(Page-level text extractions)
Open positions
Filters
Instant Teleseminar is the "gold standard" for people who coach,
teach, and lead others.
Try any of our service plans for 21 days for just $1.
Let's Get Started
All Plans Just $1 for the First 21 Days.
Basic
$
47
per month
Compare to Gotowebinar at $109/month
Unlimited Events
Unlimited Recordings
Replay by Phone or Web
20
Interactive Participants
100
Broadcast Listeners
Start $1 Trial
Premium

◆ **TRY IT**
Scan the data above for the word "month", then copy every line that holds it.

◆ **TASK SOLUTION**
per month
Compare to Gotowebinar at $109/month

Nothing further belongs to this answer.